On the 14th of June my wife and I climbed a hill right near home that we have looked at often but never found the time to do. At the top there were loads of butterflies flying around, including a Grayling, only the fourth record for a Grayling for the Ariège, and in Mid June not late July as in the UK, leading me to suspect that the grayling is actually not all that rare in the Ariège, but flies in low numbers and at a time when there are not many recorders, most people coming on holiday come in July and August. Also it would be possible to confuse it with the Large Wall Brown which is very common and widespread here.
Towards the end of June a number of other species appeared, White admiral, Silver Washed and Dark Green Fritillaries, Purple Emperor, Great Banded Grayling and Woodland Graying and the first of the second generation Maps looking like tiny White Admrials.
The orchids low down were all over early as a result of the weather, but higher up the number of Marsh and Spotted Orchids was stunning; on the day when I saw my first Apollo of the year, where we stopped to follow the Apollo there must have been thousands of Spotted and Marsh orchids. The Spotted Orchids were very variable, usually quite large with intense red or pink markings, quite dazzling. I am sure you could have made a book just of the variations of this species here. In amongst the orchids there was Ragged Robin with its lovely pink ragged flowers. Also occasionally there were umbellifer plants, Wild Angelica was identifiable by its thick stems with typical swellings at each embranchment. Also on this same day, whilst climbing the mountain, as I mentioned earlier, I found Snowbells. Im not sure if they were Alpine or Pyreneen, I didnt have a book with me to be able to differentiate them.

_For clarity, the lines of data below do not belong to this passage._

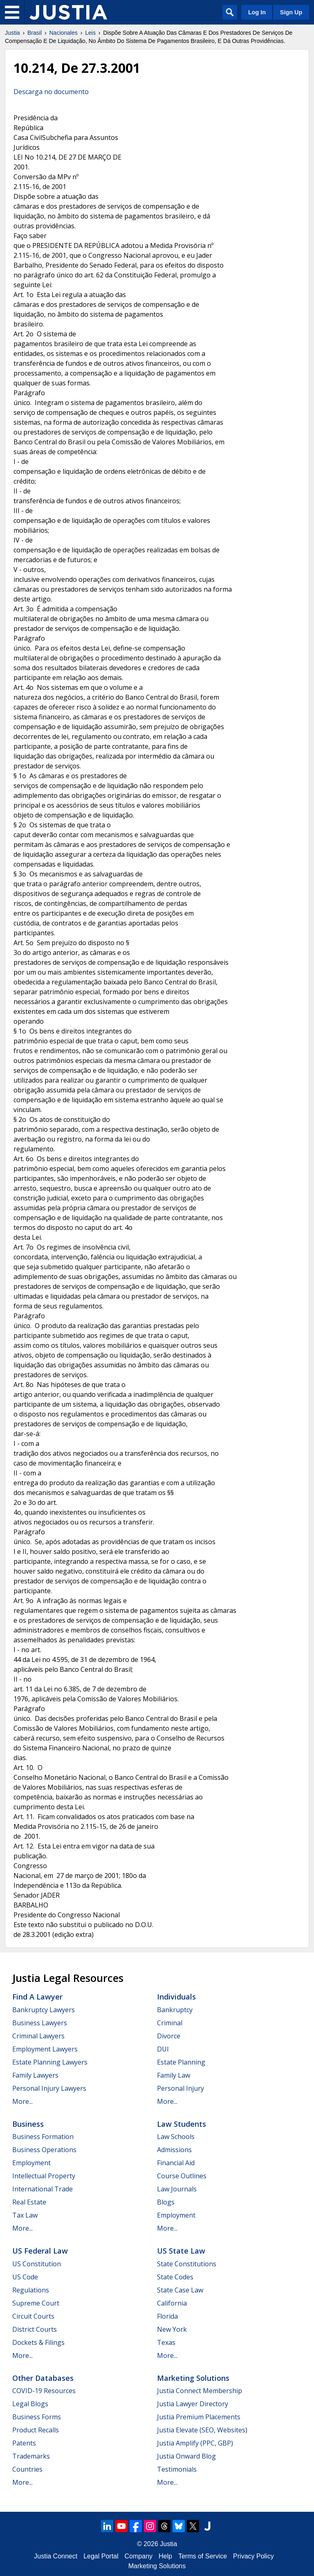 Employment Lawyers (45, 2049)
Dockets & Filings (38, 2342)
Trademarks (31, 2456)
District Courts (34, 2329)
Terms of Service (202, 2556)
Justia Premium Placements (198, 2416)
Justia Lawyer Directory (192, 2403)
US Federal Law (40, 2251)
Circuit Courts (33, 2316)
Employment (31, 2162)
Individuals (176, 1997)
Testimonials (177, 2469)
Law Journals (177, 2188)
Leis (90, 32)
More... (22, 2101)
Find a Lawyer (37, 1997)
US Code (25, 2276)
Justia (12, 32)
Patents (24, 2443)
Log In (257, 12)
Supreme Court (35, 2303)
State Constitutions (186, 2263)
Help (165, 2556)
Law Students (181, 2124)
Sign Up (291, 12)
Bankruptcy (175, 2009)
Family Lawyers (35, 2075)
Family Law (173, 2075)
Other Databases (43, 2378)
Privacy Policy (253, 2556)
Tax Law (25, 2215)
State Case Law (180, 2290)
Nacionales (63, 32)
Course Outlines (181, 2175)
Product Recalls (35, 2429)
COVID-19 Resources (44, 2390)
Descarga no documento (51, 91)
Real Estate (29, 2202)
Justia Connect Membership (199, 2390)
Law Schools (176, 2136)
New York (172, 2329)
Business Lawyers (39, 2022)
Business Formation (43, 2136)
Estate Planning (181, 2062)
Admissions (174, 2149)
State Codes (175, 2276)
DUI (163, 2049)
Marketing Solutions (193, 2378)
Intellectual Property (43, 2175)
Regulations (30, 2290)
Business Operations (44, 2149)
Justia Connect (55, 2556)
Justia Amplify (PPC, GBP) (195, 2443)
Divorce (168, 2035)
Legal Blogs (30, 2403)
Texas (166, 2342)
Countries (27, 2469)
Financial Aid (176, 2162)
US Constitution (36, 2263)
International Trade (42, 2188)
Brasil (34, 32)
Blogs (166, 2202)
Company (139, 2556)
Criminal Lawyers (38, 2035)
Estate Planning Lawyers (49, 2062)
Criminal (169, 2022)
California (172, 2303)
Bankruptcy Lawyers (43, 2009)
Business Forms (36, 2416)
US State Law (181, 2251)
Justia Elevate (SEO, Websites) (202, 2429)
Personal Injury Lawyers (49, 2088)
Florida (167, 2316)
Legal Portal (100, 2556)
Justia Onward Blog (186, 2456)
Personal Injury (180, 2088)
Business (28, 2124) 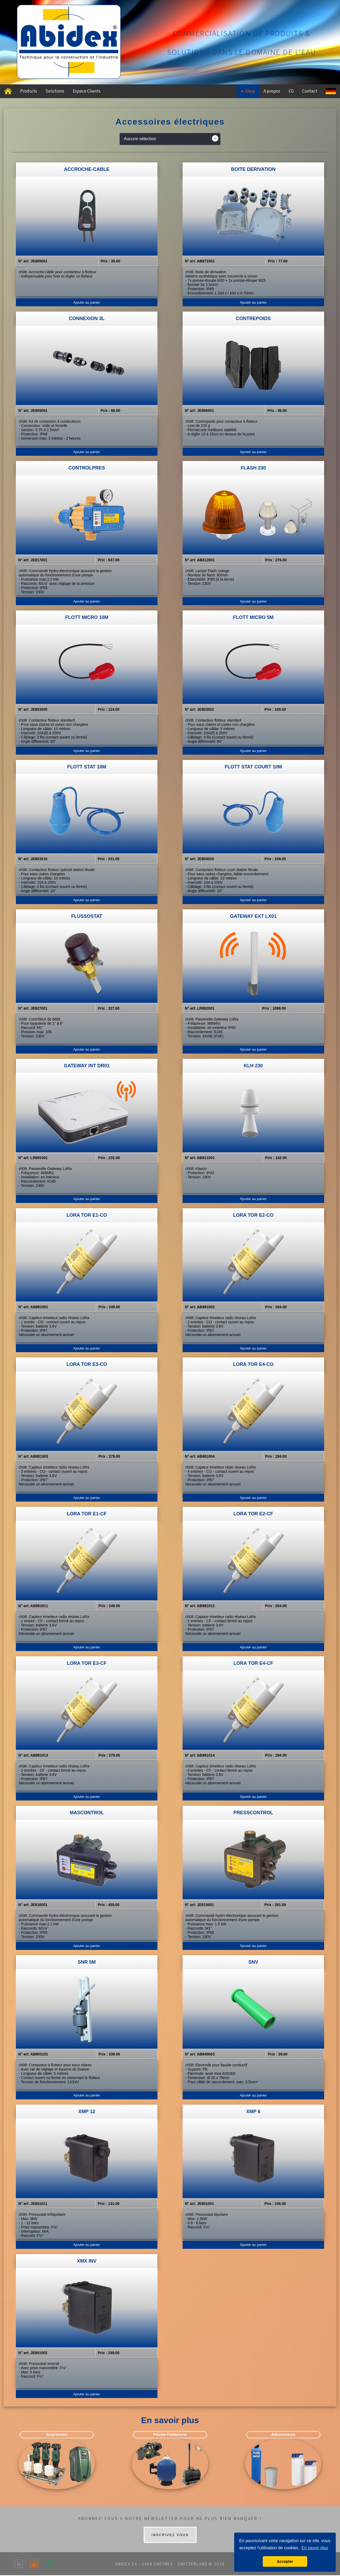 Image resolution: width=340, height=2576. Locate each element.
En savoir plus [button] (315, 2548)
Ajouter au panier (86, 302)
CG (291, 91)
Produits (28, 91)
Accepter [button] (285, 2561)
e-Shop (248, 91)
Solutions (55, 91)
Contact (309, 91)
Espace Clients (87, 91)
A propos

The Pyreneen Turks Cap Lilly starts to flower in June, early on low down at around 500m altitude and as the altitude increases it flowers in late June and July. When you find one you usually find at least several and sometimes quite a few. This is the case not far from home in the Aston valley, there I was wandering along looking at the orchids growing in the woodland and suddenly there were about 20 Turks Cap Lillies right in front of me with their lovely yellow drooping flowers almost looking as if they were made of some sort of plastic.
A pair of Egyptian Vultures have taken up residence in the nest made at the beginning of the year and then abandoned by the Lammergeiers, they arrived in May and are certainly sitting on one or more eggs now. I have seen one a couple of times sailing along up and down the valley, they are very striking with their black and white plumage and when looked at in a pair of binoculars the yellow colour of their heads is easy to make out. Our House Martins are nesting but, not in the four artificial nests that I put up. They have reconstructed an old nest which was between the two pairs of artificial ones, and there they are happily bringing up a family, it is wonderful to watch them zipping up to the nest to feed the young, and see the little heads just poking out over the edge of the nest. Hopefully we will get one or two more pairs moving in in the future.